Photo courtesy Carole Leskin
Photo courtesy Carole Leskin

            A few days ago, I came across a Facebook post by one of the services that at times post pithy sayings and thoughts. This one hit me on several levels. The saying was simply “The biggest mistake we make in life is thinking we have more time”. I mention this because the issue of time has become so much more relevant in recent years. Indeed, it is a major subject in several of the workshops we sponsor as part of Jewish Sacred Aging®. This past High Holiday period found me contemplating time as never before. Much of it had to do with the fact that in a short while I will be as old as my father was when he died. A VERY sobering thought and one that I struggle with. But in that thought process something emerged that slowly is taking hold.

            It has to do to with time and the thought that “one day” I would like to do “x”. For some reason it hit me as a stone-cold reality that the “someday” is now. I am blessed to be able to make some of these decisions. In that spirit of not waiting, we made plans to do something that I had put in that “someday” category. During my HUC days many of us took a year off. I did as well and took a pulpit in a suburb of London. It was one of the best years of my life, we made close friends and have been able to get back there many many times. This past May, our granddaughter became Bat Mitzvah. I have had this dream of taking her “someday” to London. That some day was now. We just came back from six hectic but fantastic days in London. The experience was wonderful and, as I thought about it on the plane home, I realized that we had made a memory that she will hold on to for the rest of her life. Time reminds me that no matter how much I wish to, I cannot go where she will go. So, we gave her a gift of an experience and a memory.

            The issue is not taking such a trip. The issue is to NOT put off sharing experiences with family, friends, and your own self. No one knows when the “someday” will run out. Many of us in our generation can create such memories. Do not wait. An experience creates memories that transcend time. It is a gift we can give others and ourselves. Money is not an issue. The issue is not waiting to take time to create moments of memory with people we love.  Each of us can have the opportunity to create these memories and they are priceless. Please think about this as people gather for holiday celebrations. Do not allow that time to pass. Let’s not, as our lives change, look backward with regret that “if only” I had done this.
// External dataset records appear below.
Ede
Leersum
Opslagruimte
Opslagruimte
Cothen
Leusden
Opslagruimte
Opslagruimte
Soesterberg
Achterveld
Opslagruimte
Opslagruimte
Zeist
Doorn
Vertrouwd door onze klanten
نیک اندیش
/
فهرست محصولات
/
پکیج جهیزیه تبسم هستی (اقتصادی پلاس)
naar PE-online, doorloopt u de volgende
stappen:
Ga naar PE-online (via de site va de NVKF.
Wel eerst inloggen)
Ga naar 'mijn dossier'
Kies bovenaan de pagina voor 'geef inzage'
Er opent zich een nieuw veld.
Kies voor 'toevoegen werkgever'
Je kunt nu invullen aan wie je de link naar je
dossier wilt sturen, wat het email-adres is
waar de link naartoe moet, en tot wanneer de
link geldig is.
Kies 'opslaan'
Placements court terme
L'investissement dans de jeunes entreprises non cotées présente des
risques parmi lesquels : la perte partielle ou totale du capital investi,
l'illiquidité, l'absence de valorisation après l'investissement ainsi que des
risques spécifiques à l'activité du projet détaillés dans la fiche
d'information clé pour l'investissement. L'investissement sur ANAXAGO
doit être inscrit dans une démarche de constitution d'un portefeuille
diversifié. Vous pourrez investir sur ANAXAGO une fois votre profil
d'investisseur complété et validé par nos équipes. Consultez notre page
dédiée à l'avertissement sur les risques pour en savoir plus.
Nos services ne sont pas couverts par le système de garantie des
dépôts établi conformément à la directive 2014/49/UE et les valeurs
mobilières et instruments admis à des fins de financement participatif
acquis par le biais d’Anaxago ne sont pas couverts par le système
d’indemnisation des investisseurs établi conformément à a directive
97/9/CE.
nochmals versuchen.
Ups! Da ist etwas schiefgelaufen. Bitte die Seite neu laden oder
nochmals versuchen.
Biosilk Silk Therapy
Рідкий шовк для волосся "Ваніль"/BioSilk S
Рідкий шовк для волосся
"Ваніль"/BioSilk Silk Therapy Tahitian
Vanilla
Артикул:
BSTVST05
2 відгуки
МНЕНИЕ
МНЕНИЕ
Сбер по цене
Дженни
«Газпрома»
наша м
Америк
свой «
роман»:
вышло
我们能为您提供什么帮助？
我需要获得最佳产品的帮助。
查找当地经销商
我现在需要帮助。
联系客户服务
Rather may all of us be in that position, to look back and say how glad we were that we took that trip, shared those moments, took that time to make those memories that transcend time and place.

Shalom,

Rabbi Richard F Address

2 Comments

  1. Somewhere between time flies and time stands still – are the sublime moments of awareness that these moments might be the very last. And, it is in those sacred “last” moments that we find the “if only’s, shoulda’s, coulda’s, and woulda’s that being left undone, tear at the core of your kishkas. The “why didn’t I’s tear right into your spirit as you succumb to the reality: there will be no more moments. The sickening feeling of all that was left undone. The pit of the stomach pain knowing you will never – in THIS life – accomplish, fulfill, finish, dreams.

    With this very bleak and black cloud, clouding your thoughts as your body is about to shut down, one realizes they are leaving soon and then regret, anger and fear overtake the process.

    BUT, WAIT!!!!

    There is a cure for this sad state!! It is, as another adage goes, “don’t put off for tomorrow WHAT YOU CAN DO TODAY.  While you have all your faculties, and physically able  – make those apologies now, finish that project today, take your loved one out this day…. empty that bucket list of “I will do” into “I AM DOING”…’ If you THINK it needs to be … do it!!

    When one has made all their apologies, fulfilled all their commitments, told those they love that they love them, make those long overdue amends…(you know with whom)…fulfill your bucket list …THEN, and  only then when there are only moments left, you can accept that with a smile in peace, as you will have a calm soul, and have fulfilled your “details”.

    We must recognize that we have choices….A choice is to “go out” burdened and angry OR peacefully and calmly – knowing our neshama is at peace.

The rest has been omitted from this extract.